▶ YOUR OBJECTIVE:
Some lines in the listing hold the word "Господь". Return each of them.

▶ RECORDS FOR THE TASK:
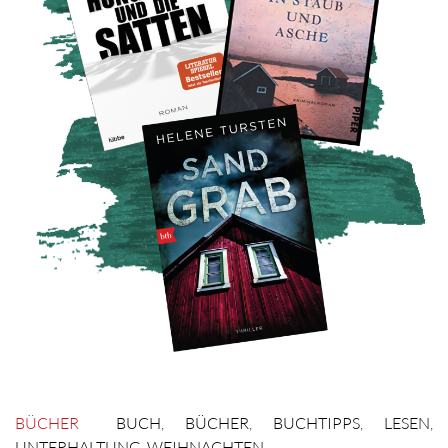
BÜCHER
BUCH
,
BÜCHER
,
BUCHTIPPS
,
LESEN
,
UNTERHALTUNG
,
WEIHNACHTEN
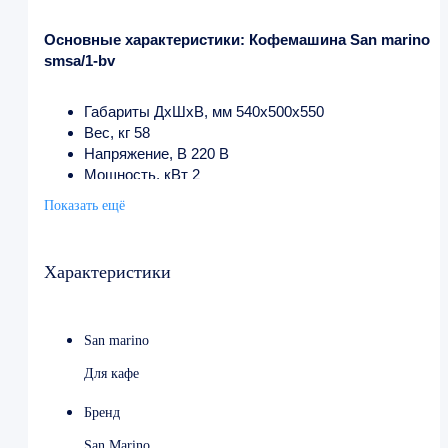
Основные характеристики: Кофемашина San marino
smsa/1-bv
Габариты ДхШхВ, мм 540х500х550
Вес, кг 58
Напряжение, В 220 В
Мощность, кВт 2
Тип кофемашины полуавтоматическая
Показать ещё
Количество групп 1 группа
Объем бойлера, л 6
Характеристики
San marino
Для кафе
Бренд
San Marino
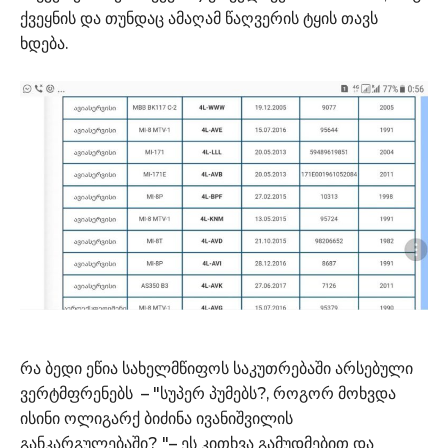
ქვეყნის და თუნდაც ამაღამ წაღვერის ტყის თავს
ხდება.
რა ბედი ეწია სახელმწიფოს საკუთრებაში არსებული
ვერტმფრენებს – "სუპერ პუმებს?, როგორ მოხვდა
ისინი ოლიგარქ ბიძინა ივანიშვილის
განკარგულებაში? "– ეს კითხვა გამუდმებით და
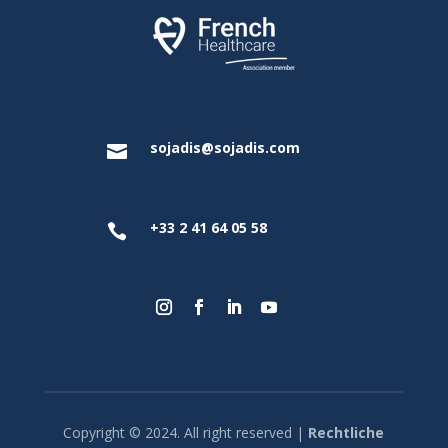
sojadis@sojadis.com

+33 2 41 64 05 58

Copyright © 2024. All right reserved |
Rechtliche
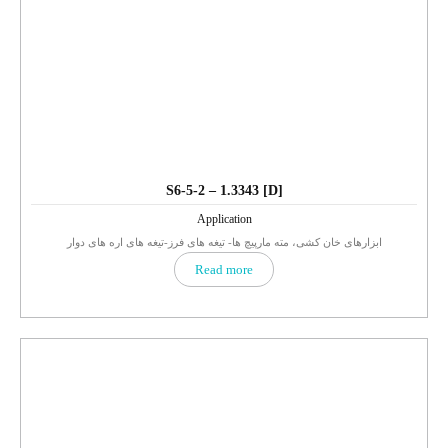
S6-5-2 – 1.3343 [D]
Application
ابزارهای خان کشی، مته مارپیچ ها- تیغه های فرز-تیغه های اره های دوار
Read more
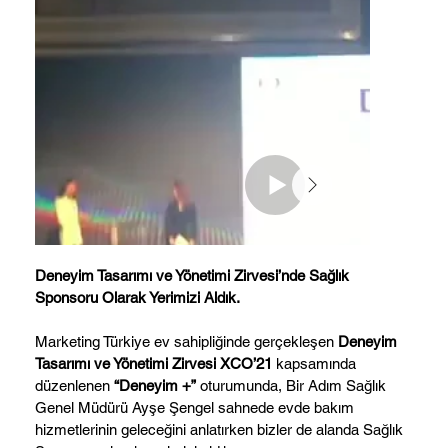
Deneyim Tasarımı ve Yönetimi Zirvesi’nde Sağlık
Sponsoru Olarak Yerimizi Aldık.
Marketing Türkiye ev sahipliğinde gerçekleşen
Deneyim
Tasarımı ve Yönetimi Zirvesi XCO’21
kapsamında
düzenlenen
“Deneyim +”
oturumunda, Bir Adım Sağlık
Genel Müdürü Ayşe Şengel sahnede evde bakım
hizmetlerinin geleceğini anlatırken bizler de alanda Sağlık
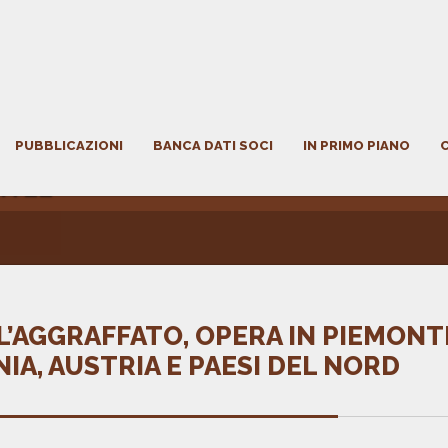
PUBBLICAZIONI
BANCA DATI SOCI
IN PRIMO PIANO
ITLE
L’AGGRAFFATO, OPERA IN PIEMONTE
IA, AUSTRIA E PAESI DEL NORD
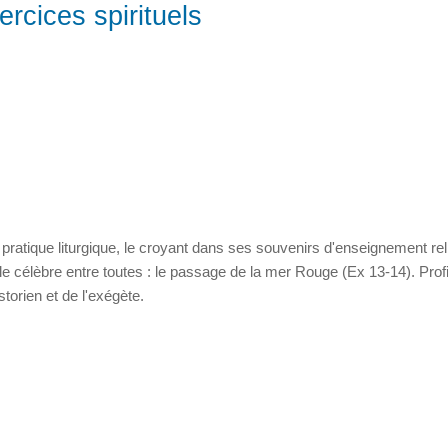
ercices spirituels
pratique liturgique, le croyant dans ses souvenirs d'enseignement rel
e célèbre entre toutes : le passage de la mer Rouge (Ex 13-14). Prof
storien et de l'exégète.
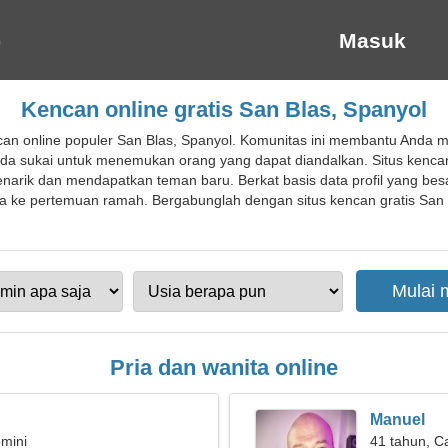
Masuk
Kencan online gratis San Blas, Spanyol
an online populer San Blas, Spanyol. Komunitas ini membantu Anda m
g Anda sukai untuk menemukan orang yang dapat diandalkan. Situs ken
ik dan mendapatkan teman baru. Berkat basis data profil yang besar
ke pertemuan ramah. Bergabunglah dengan situs kencan gratis San B
Pria dan wanita online
Manuel
mini
41 tahun, C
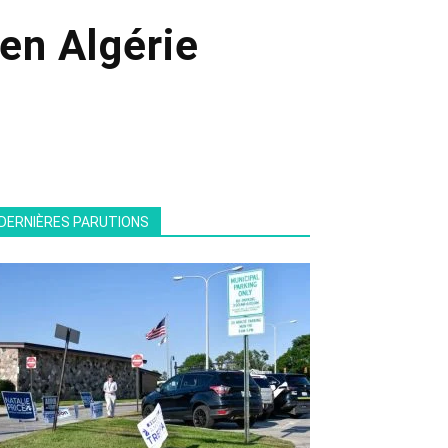
 en Algérie
DERNIÈRES PARUTIONS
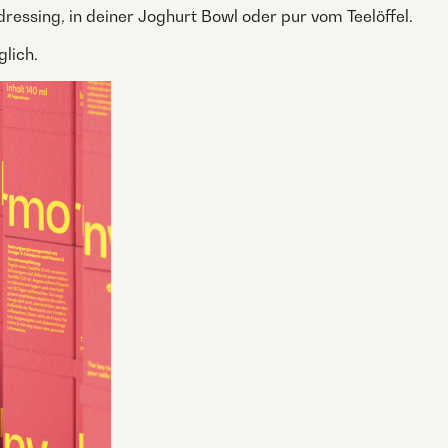
dressing, in deiner Joghurt Bowl oder pur vom Teelöffel.
lich.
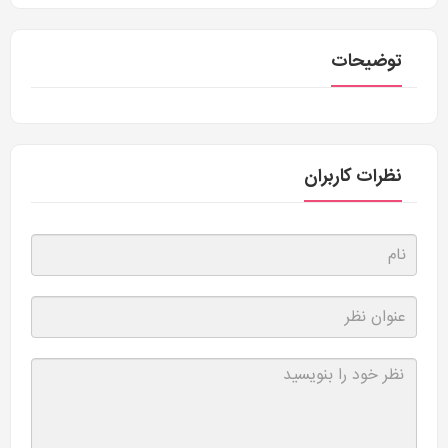
توضیحات
نظرات کاربران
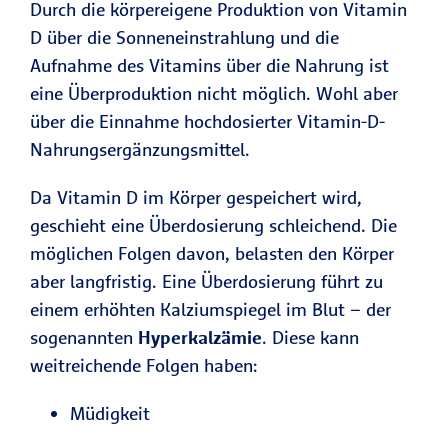
Durch die körpereigene Produktion von Vitamin
D über die Sonneneinstrahlung und die
Aufnahme des Vitamins über die Nahrung ist
eine Überproduktion nicht möglich. Wohl aber
über die Einnahme hochdosierter Vitamin-D-
Nahrungsergänzungsmittel.
Da Vitamin D im Körper gespeichert wird,
geschieht eine Überdosierung schleichend. Die
möglichen Folgen davon, belasten den Körper
aber langfristig. Eine Überdosierung führt zu
einem erhöhten Kalziumspiegel im Blut – der
sogenannten
Hyperkalzämie
. Diese kann
weitreichende Folgen haben:
Müdigkeit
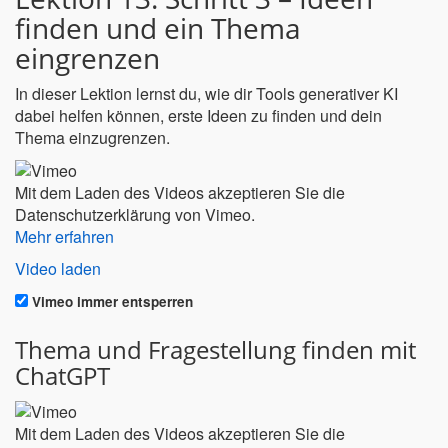
finden und ein Thema
eingrenzen
In dieser Lektion lernst du, wie dir Tools generativer KI
dabei helfen können, erste Ideen zu finden und dein
Thema einzugrenzen.
Mit dem Laden des Videos akzeptieren Sie die
Datenschutzerklärung von Vimeo.
Mehr erfahren
Video laden
Vimeo immer entsperren
Thema und Fragestellung finden mit
ChatGPT
Mit dem Laden des Videos akzeptieren Sie die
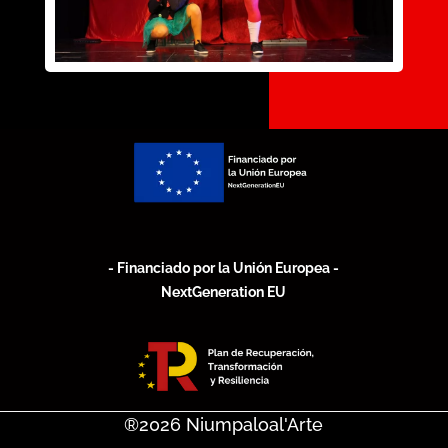
- Financiado por la Unión Europea -
NextGeneration EU
®2026
Niumpaloal'Arte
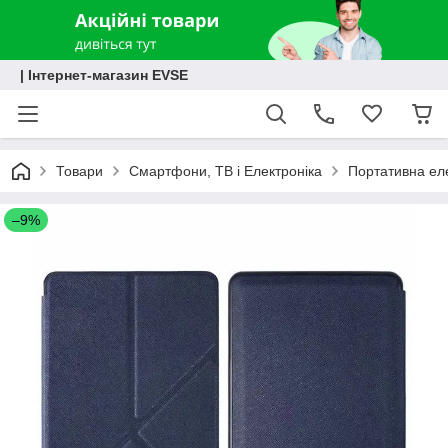
| Інтернет-магазин EVSE
Товари
Смартфони, ТВ і Електроніка
Портативна ел
–9%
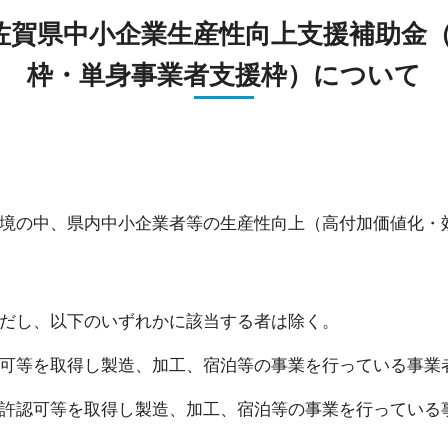
貸研究開発室
貸
佐賀県中小企業生産性向上支援補助金（
枠・単身事業者支援枠）について
境の中、県内中小企業者等の生産性向上（高付加価値化・
だし、以下のいずれかに該当する者は除く。
等を取得し製造、加工、宿泊等の事業を行っている事業者
認可等を取得し製造、加工、宿泊等の事業を行っている事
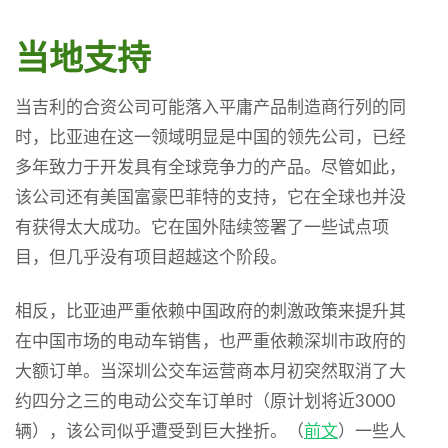
当地支持
当吉利的合资公司可能落入平庸产品制造商行列的同
时，比亚迪在这一领域明显是中国的领先公司，已经
多年致力于开发具有全球竞争力的产品。尽管如此，
该公司还有美国富豪巴菲特的支持，它在全球也并没
有获得太大成功。它在国外陆续签署了一些试点项
目，但几乎没有项目超越这个阶段。
相反，比亚迪严重依赖中国政府的刺激政策来提升其
在中国市场的电动车销售，也严重依赖深圳市政府的
大额订单。当深圳公交车运营商本月初突然取消了大
约四分之三的电动公交车订单时（原计划将近3000
辆），该公司似乎遭受到巨大挫折。（
前文
）一些人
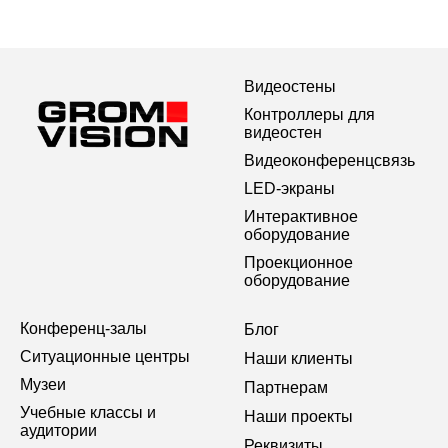
Видеостены
Контроллеры для
видеостен
Видеоконференцсвязь
LED-экраны
Интерактивное
оборудование
Проекционное
оборудование
Конференц-залы
Блог
Ситуационные центры
Наши клиенты
Музеи
Партнерам
Учебные классы и
Наши проекты
аудитории
Реквизиты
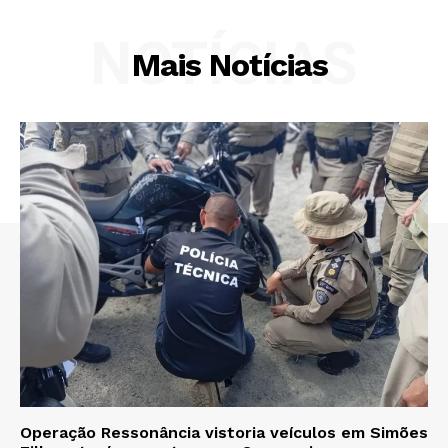
NOTÍCIAS
Mais Notícias
Operação Ressonância vistoria veículos em Simões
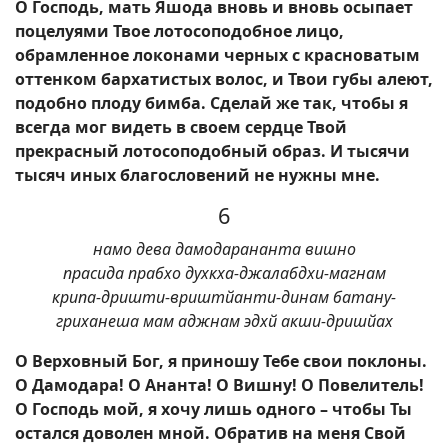
О Господь, мать Яшода вновь и вновь осыпает
поцелуями Твое лотосоподобное лицо,
обрамленное локонами черных с красноватым
оттенком бархатистых волос, и Твои губы алеют,
подобно плоду бимба. Сделай же так, чтобы я
всегда мог видеть в своем сердце Твой
прекрасный лотосоподобный образ. И тысячи
тысяч иных благословений не нужны мне.
6
намо дева дамодарананта вишно
прасида прабхо духкха-джалабдхи-магнам
крипа-дришти-вриштйанти-динам батану-
гриханеша мам аджнам эдхй акши-дришйах
О Верховный Бог, я приношу Тебе свои поклоны.
О Дамодара! О Ананта! О Вишну! О Повелитель!
О Господь мой, я хочу лишь одного – чтобы Ты
остался доволен мной. Обратив на меня Свой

▶ TASK SOLUTION:
О Господь, мать Яшода вновь и вновь осыпает
О Господь мой, я хочу лишь одного – чтобы Ты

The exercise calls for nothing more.